The goal of this example is to illustrate how we can think of designing dataflow instructions: instructions facilitate the flow of data (or results) from one instruction to another. Since in the purest form of dataflow, there are no variables or storage used, we introduced instructions such as INPUT and OUTPUT for receiving inputs or sending outputs to other modules which are outside of the graph shown. In practical implementations we will use storage for data but make sure that the data is defined only once (or apply the single assignment principle).

The various dataflow architectures differ in how to pass data among instructions, where to save inputs to an instruction while waiting for other inputs, if an instruction can be activated multiple times when multiple versions of the inputs are received (i.e., from different loop iterations).

Classical Architectures. The classical architectures that implement the dataflow model are divided into two categories: static and dynamic. The static approach allows that at most one instance of a node is executable. A node becomes executable when all the input data are available and there are no tokens on the output arc. The dynamic approach allows the simultaneous activation of multiple instances of a node: this is possible because an arc is considered as a buffer that can contain multiple data items. To differentiate the different instances of the node, a tag is associated with each token. The tag identifies the context in which that particular token was generated. A node is considered executable when all the inputs with the same tag are available. The static model has a simple mechanism to determine which nodes are executable, but limits the performance in case of loops, since the iterations are performed one for each time unit. The dynamic model allows a larger exploitation of parallelism: this advantage is possible thanks to the tag model but also has a significant cost in creating and managing tags (matching mechanism). The following subsections describe static and dynamic architectures.

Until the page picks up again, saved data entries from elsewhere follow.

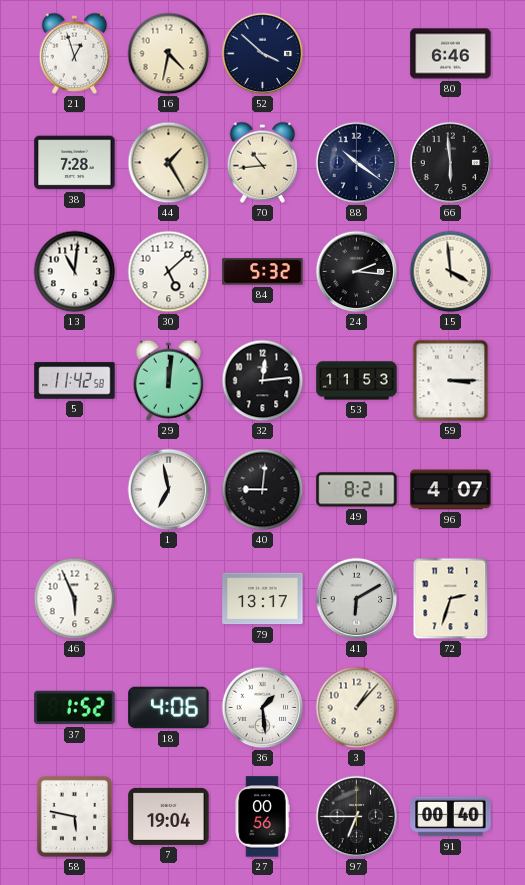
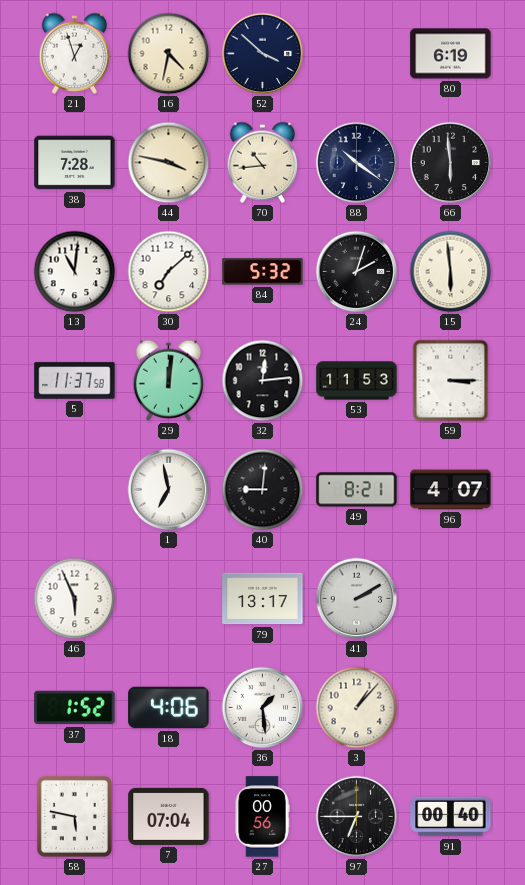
80: 6:46 -> 6:19
44: 1:25 -> 3:47
30: 5:08 -> 7:08
24: 2:16 -> 2:03
15: 3:59 -> 5:59
5: 11:42 -> 11:37
41: 6:10 -> 2:10
72: 2:33 -> none
7: 19:04 -> 07:04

#### 4.2 Static Dataflow Architectures

The firing rule for a node is that a token has to be present on each input arc, and that there are no tokens present on any of the output arcs. In order to implement this, acknowledge arcs are implicitly added to the dataflow graph which go in the opposite direction to each existing arc and carry an acknowledgment token. The major advantage of the static model is the great simplicity and speed in the detection of which nodes are executable. Moreover, the memory can be allocated for each arc at compile time since each arc will contain one or zero tokens. This implies that there is no need to use complex hardware: each arc can be assigned to a particular piece of memory. Figure 12 shows the block diagram of the static architecture.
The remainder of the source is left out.